At the Boys Republic Teaching Bakery, my introduction to a slice of a baker’s labor was just that: labor.  First, my instructor and I cut too deep to create the two-layered “black magic” cake, so we had to begin again. We slathered and leveled the confection with chocolate buttercream for at least an hour. I raised my aching forearm, futilely attempting to mirror David Jacquez’s practiced spatula strokes. My composure, though, was jarred when I had to perfect my buttercream rosettes on a cutting board until David deemed me practiced enough to not ruin the confection with lopsided flowers.

David Jacquez, a former student and Teaching Bakery employee, instructs the author in cake decorating.

The contrast between me, an impatient fledgling, and my instructor, a meticulous artist, was palpable throughout the lesson.
Eighteen year-old David Jacquez works full time in Boys Republic’s new Teaching Bakery. As Head Baker, he is Pastry Chef Kevin Brown’s “right-hand man”. BR’s Food Consultant Frank Frobisher beams, “David has so much potential.

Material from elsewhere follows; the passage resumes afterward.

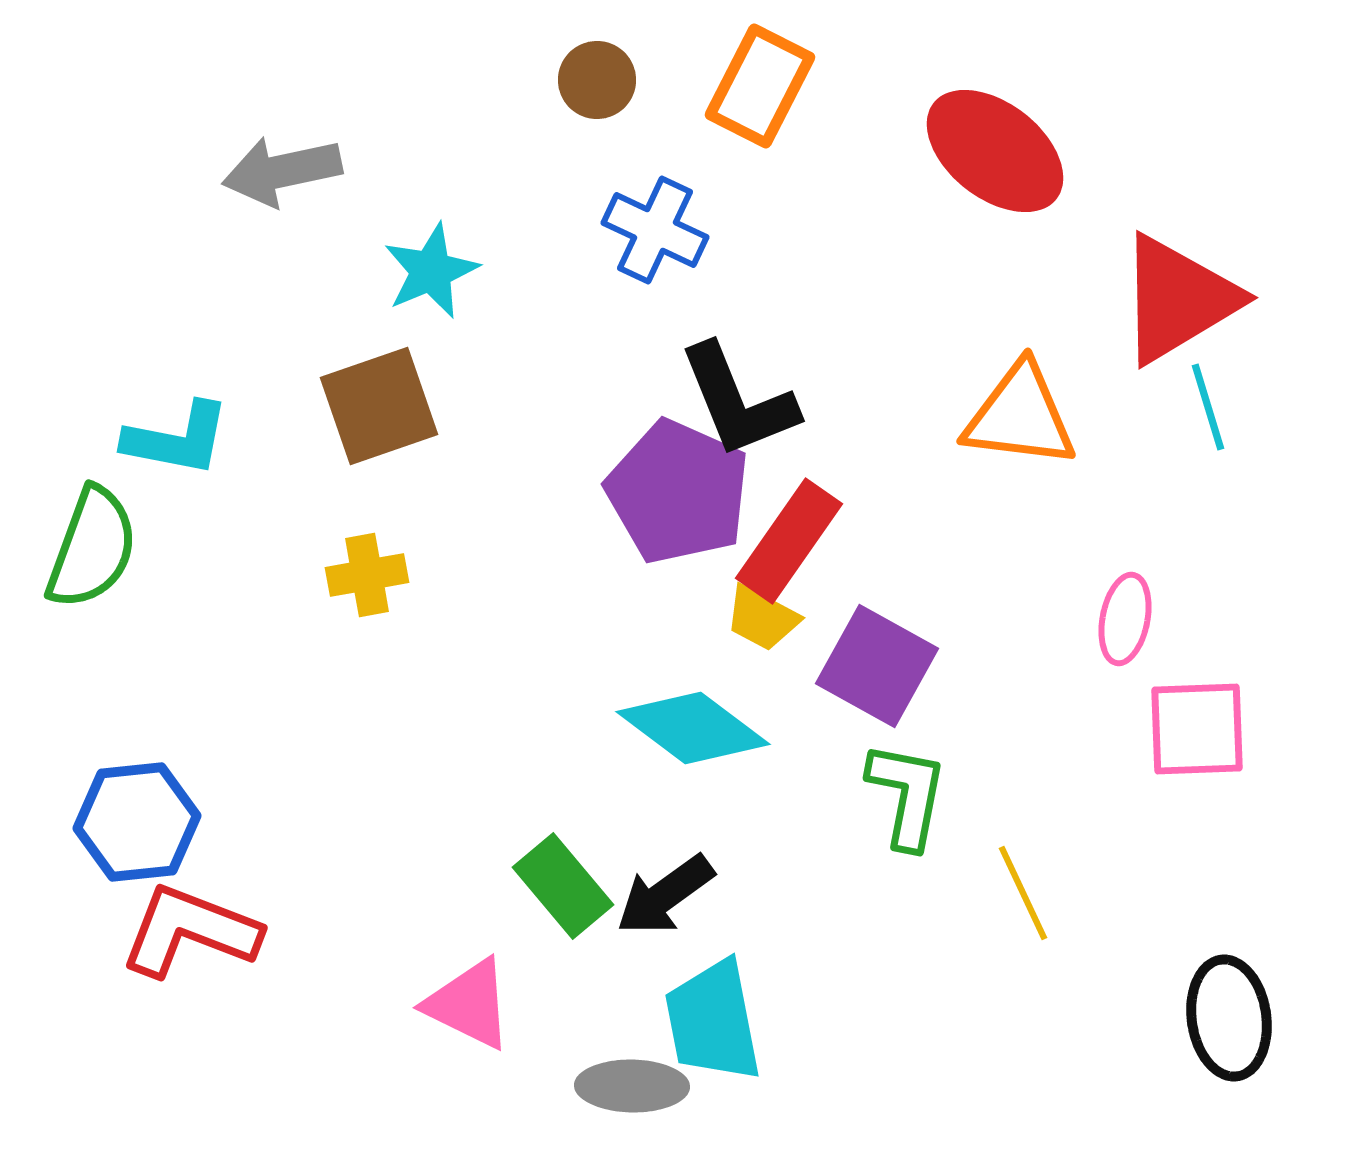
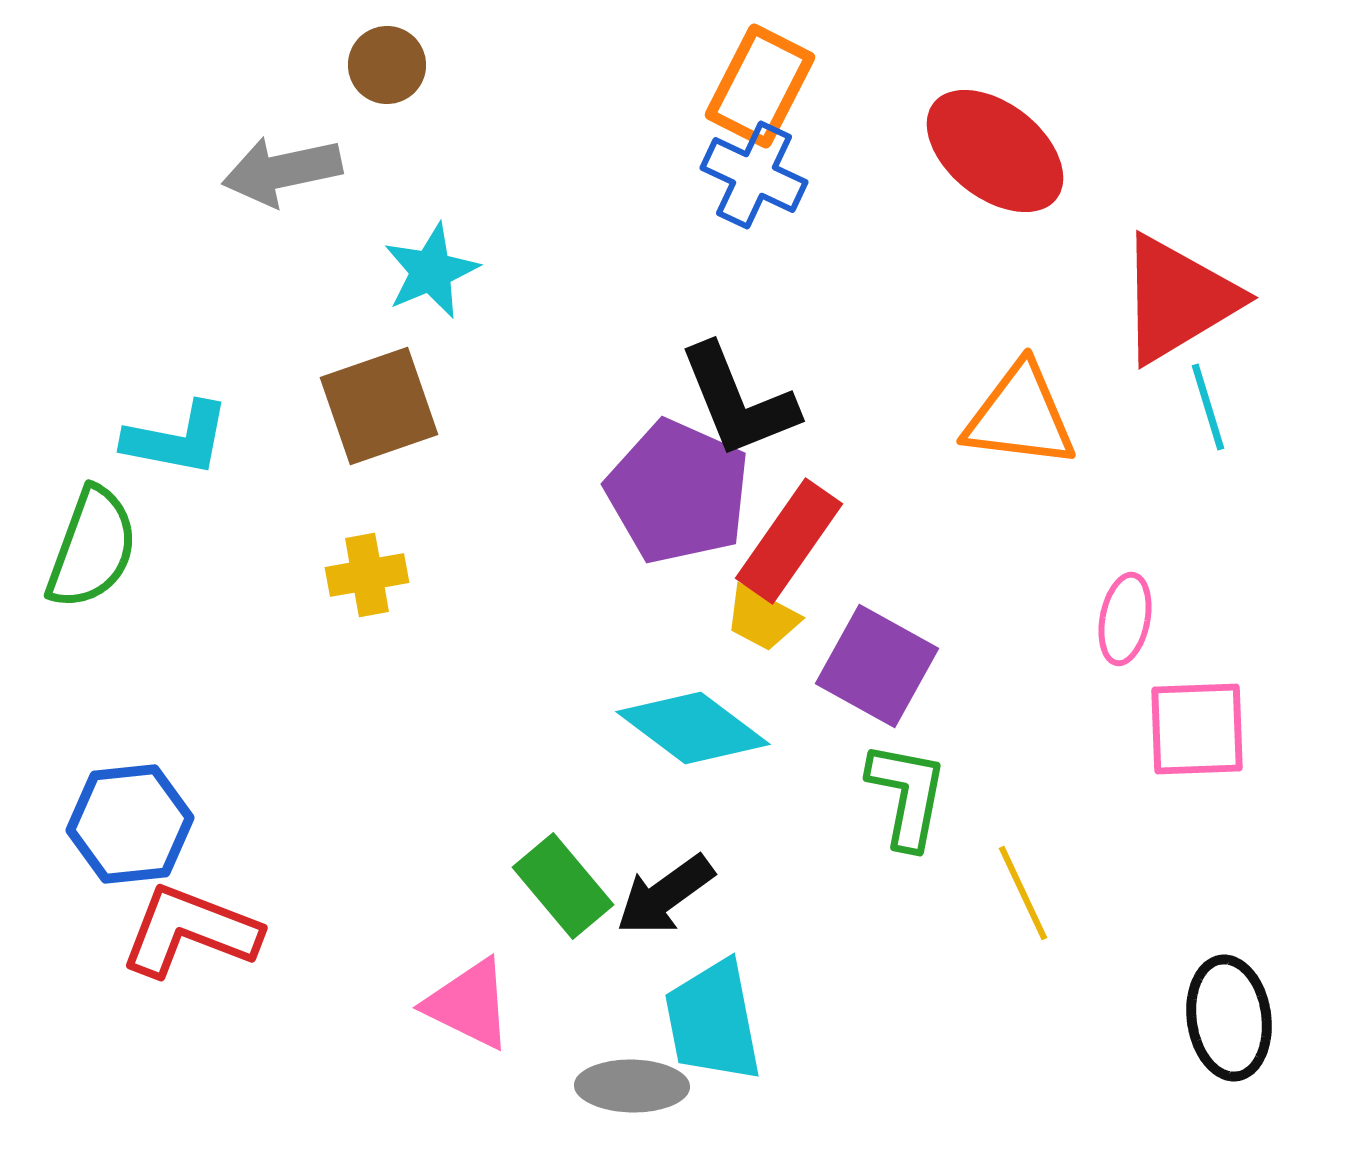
brown circle: moved 210 px left, 15 px up
blue cross: moved 99 px right, 55 px up
blue hexagon: moved 7 px left, 2 px down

He is a model employee, and he was a model student here at Boys Republic.” That David now patiently passes down to me Chef Brown’s instruction is consistent with the exemplary drive he had as a student. After earning two leadership scholarships and graduating from Boys Republic, David sought—and maintained—two full-time jobs in the food industry. When the bakery opened, David asked if he could attend Chef Brown’s vocational class; after auditing for one month, the impressed Pastry Chef hired him. Now, David manages the bakery and helps instruct Boys Republic’s rising bakers, who are not so different from himself.

In fact, the Teaching Bakery nourishes a similar group of students, flourishing artists who support one another as they learn small- and industrial-batch scratch baking. The odd one out among the industrial oven and mixer, frosting containers, and clusters of male bakers is me. Between laughing with his students and providing instructions, Chef Kevin finds time to discuss how he relates to the boys. “Baking saved my life. It provided me with the structure, stability, and self-confidence that weren’t offered in the neighborhood where I grew up”, he stresses. At Boys Republic, Chef Kevin witnesses the baking process that fostered confidence and creativity in him do the same for formerly “scared and insecure” students.

The power of baking for troubled teens, Mr. Frobisher insists, is the activity’s immediate gratification. While immediate gratification for young bakers is indeed sweet, flawless products must not be confused with a quick, easy process. The extremely physical activity of mixing thick dough by hand and laboring over miniature pumpkin pies, red velvet cupcakes, and a whimsical boat coasting off a graham-cracker cake coast demands patience. A student baker must learn the correct mixture of ingredients, wait for each dessert to rise, and create visually astonishing and delicious products for others. Instead of leaving their first class with quality confections, student bakers labor for the appetizing results they enjoy presenting to staff, students, and community members. As Chef Kevin shows me pictures of David’s Frozen-themed birthday cake and the plentiful pastries the boys catered for a “Let it Be Foundation” event, it’s clear that the young bakers earn their starched chef coats, proudly inscribed with each baker’s name.